David Shaw, who farms in Central Otago with his wife Robyn, said the cashmere industry in New Zealand was still cottage-style producing hundreds of kilogrammes of wool.
That was a far cry from the need to produce somewhere between five and 10 tonnes to be able to satisfy the local market and start competing internationally.
The international market price for mid-range cashmere fibre is about US$100 a kilogramme.
Mr Shaw nearly left the industry three years ago, but decided to stay, even though others left, because he knew the industry in New Zealand could be revitalised.
"We have committed a lot of energy and time and a lot of tenacity to hang in there and we have got to the stage now that we want to share that with other farmers."
His company New Zealand Cashmere is producing fibre as fine as 12-microns, which is considered of equal quality to the best in the world.
Cashmere wool-fibre is used in high-end upmarket garments.

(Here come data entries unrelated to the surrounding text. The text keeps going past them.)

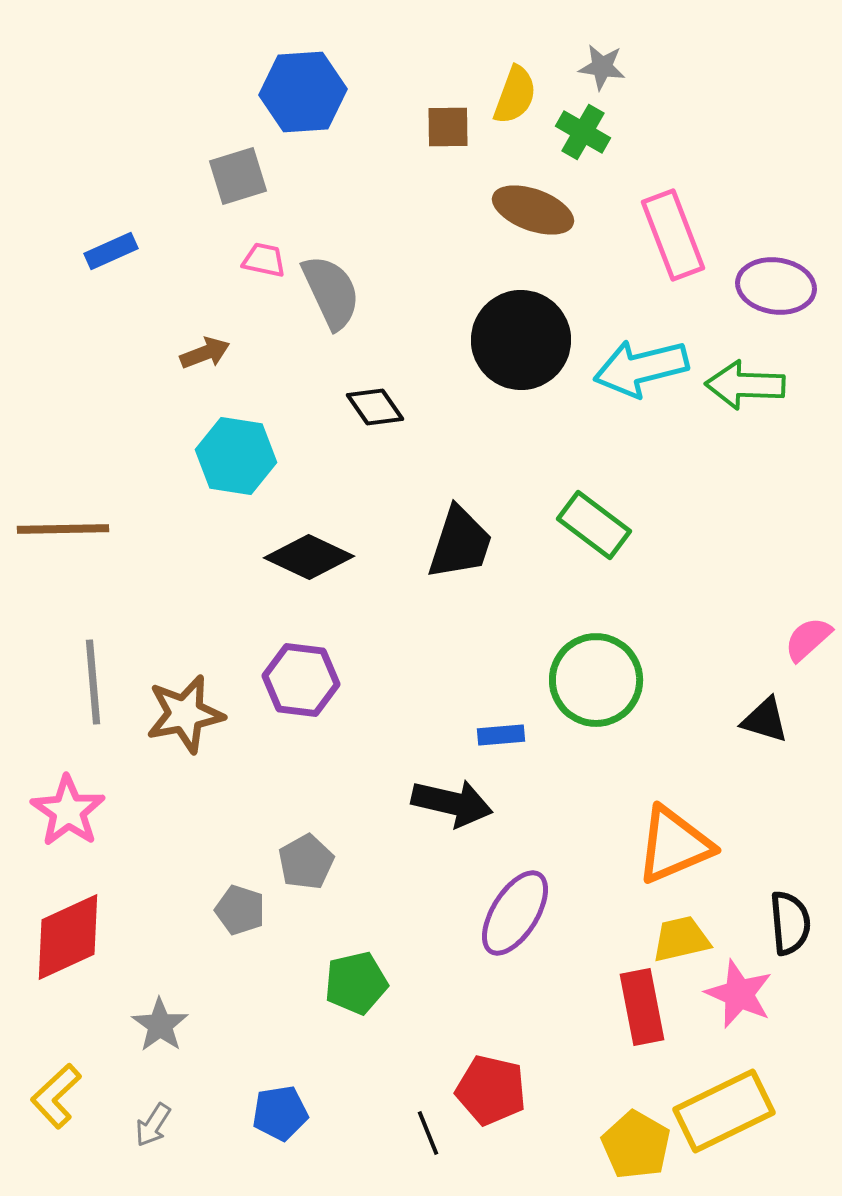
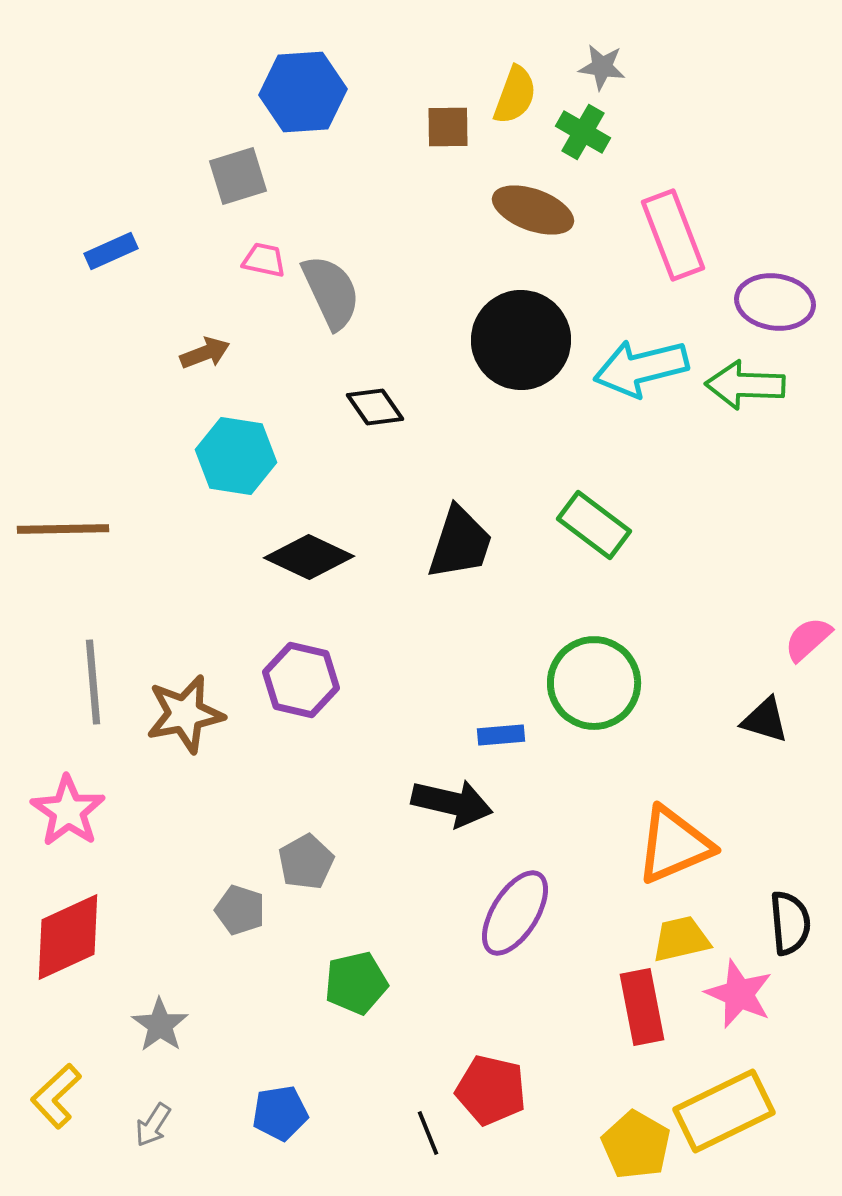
purple ellipse at (776, 286): moved 1 px left, 16 px down
purple hexagon at (301, 680): rotated 6 degrees clockwise
green circle at (596, 680): moved 2 px left, 3 px down
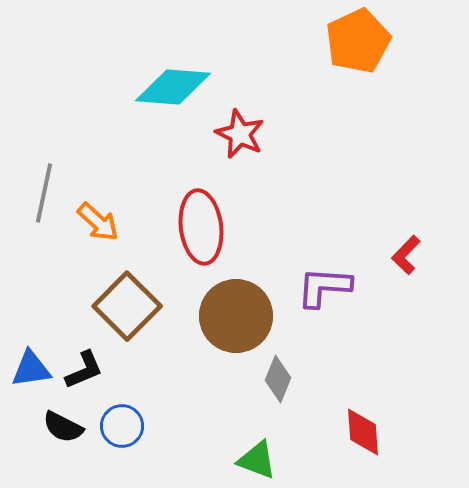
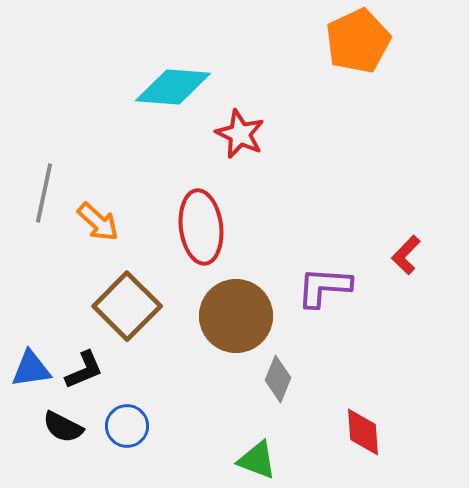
blue circle: moved 5 px right
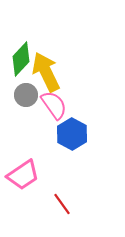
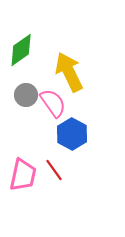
green diamond: moved 9 px up; rotated 12 degrees clockwise
yellow arrow: moved 23 px right
pink semicircle: moved 1 px left, 2 px up
pink trapezoid: rotated 44 degrees counterclockwise
red line: moved 8 px left, 34 px up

Mr Shaw said the problem for the New Zealand industry is to be able to get enough volume.
He is looking for other producers.
"It's a five to 10-year plan but there is a huge opportunity out there."
Mr Shaw said goats were not for everyone.
"They have unique personalities and that's why we enjoy them."
The two leading producers of cashmere, China and Mongolia, are facing challenges brought about by overstocking, climate change and a drop in quality.
He said they were excited about what they saw as the renaissance of a dormant New Zealand cashmere industry.